# Probabilities and P-Values

P-values seem to be the bane of a statistician’s existence.  I’ve seen situations where entire narratives are written without p-values and only provide the effects. It can also be used as a data reduction tool but ultimately it reduces the world into a binary system: yes/no, accept/reject. Not only that but the binary threshold is determined on a roughly subjective criterion.  It reminds me of Jon Stewart’s recent discussion “good thing/bad thing“.  Taking the most complex of issues and reducing them down to two outcomes.

Below is a simple graph that shows how p-values don’t tell the whole story.  Sometimes, data is reduced so much that solid decisions are difficult to make.

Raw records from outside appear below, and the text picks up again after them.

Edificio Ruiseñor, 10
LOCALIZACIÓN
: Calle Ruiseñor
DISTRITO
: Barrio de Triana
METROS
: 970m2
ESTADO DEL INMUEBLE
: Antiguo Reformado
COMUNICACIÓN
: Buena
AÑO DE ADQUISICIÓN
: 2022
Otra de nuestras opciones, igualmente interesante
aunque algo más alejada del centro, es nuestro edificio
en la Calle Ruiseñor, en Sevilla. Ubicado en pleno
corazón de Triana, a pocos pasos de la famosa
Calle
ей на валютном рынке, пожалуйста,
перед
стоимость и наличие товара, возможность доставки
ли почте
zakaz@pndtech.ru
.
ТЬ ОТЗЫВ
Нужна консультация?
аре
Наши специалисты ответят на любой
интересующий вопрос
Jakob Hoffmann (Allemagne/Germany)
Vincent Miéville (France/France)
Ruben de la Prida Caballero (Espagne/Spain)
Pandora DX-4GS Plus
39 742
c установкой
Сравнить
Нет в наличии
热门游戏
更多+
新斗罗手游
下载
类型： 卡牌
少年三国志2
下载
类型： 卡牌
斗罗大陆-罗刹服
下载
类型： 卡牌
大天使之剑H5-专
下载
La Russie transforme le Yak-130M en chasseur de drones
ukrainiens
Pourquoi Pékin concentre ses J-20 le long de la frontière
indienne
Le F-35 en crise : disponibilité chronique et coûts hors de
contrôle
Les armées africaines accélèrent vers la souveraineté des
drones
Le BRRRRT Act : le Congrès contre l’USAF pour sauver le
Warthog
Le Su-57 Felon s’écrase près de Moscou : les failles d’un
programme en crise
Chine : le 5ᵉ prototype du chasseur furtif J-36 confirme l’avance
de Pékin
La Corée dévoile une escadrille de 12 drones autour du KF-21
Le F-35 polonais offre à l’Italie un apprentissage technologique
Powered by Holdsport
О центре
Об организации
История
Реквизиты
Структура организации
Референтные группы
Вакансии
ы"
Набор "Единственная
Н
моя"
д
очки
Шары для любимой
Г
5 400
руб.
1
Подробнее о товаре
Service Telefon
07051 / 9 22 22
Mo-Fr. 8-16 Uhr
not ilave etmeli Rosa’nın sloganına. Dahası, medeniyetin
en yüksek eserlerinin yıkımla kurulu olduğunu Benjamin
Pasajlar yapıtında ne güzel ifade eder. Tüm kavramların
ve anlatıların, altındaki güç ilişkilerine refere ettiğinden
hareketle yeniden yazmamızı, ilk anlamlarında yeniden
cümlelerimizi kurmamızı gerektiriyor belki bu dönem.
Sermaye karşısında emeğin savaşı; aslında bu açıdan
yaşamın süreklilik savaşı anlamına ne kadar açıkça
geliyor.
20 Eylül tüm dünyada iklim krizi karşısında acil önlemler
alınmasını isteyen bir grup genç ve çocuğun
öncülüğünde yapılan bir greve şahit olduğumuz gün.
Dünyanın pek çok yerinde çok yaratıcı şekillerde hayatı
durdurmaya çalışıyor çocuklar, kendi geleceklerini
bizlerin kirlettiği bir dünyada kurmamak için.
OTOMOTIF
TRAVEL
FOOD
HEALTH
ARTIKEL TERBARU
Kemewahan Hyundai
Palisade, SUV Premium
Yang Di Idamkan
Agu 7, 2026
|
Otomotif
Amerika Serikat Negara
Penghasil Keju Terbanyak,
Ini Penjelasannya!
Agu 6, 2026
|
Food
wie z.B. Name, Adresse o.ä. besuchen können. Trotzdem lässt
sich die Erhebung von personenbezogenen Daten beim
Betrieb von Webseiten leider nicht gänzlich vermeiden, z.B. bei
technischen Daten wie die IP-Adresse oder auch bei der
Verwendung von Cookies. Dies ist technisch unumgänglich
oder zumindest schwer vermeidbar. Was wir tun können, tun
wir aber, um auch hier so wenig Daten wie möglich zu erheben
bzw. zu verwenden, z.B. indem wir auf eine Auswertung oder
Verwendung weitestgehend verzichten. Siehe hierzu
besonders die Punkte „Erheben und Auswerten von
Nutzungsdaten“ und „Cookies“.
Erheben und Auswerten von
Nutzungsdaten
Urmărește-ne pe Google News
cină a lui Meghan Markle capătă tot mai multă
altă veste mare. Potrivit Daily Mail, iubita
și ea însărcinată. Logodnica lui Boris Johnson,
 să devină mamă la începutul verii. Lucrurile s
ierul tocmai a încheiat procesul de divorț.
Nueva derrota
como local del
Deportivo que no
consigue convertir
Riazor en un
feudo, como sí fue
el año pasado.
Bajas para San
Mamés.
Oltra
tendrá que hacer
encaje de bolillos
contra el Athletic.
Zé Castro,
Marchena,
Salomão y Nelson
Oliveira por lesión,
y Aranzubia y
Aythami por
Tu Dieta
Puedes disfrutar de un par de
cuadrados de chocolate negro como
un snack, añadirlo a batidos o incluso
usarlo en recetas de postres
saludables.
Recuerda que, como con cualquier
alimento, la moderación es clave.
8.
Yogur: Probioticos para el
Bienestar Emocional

The graph on the left shows a situation where there are identical p-values but very different effects. The graph on the right shows where the p-values are very different, and one is quite low, but the effects are the same.

P-values and confidence intervals have quite a bit in common and when interpreted incorrectly can be misleading. Simply put a p-value is the probability of the observed data, or more extreme data, given the null hypothesis is true.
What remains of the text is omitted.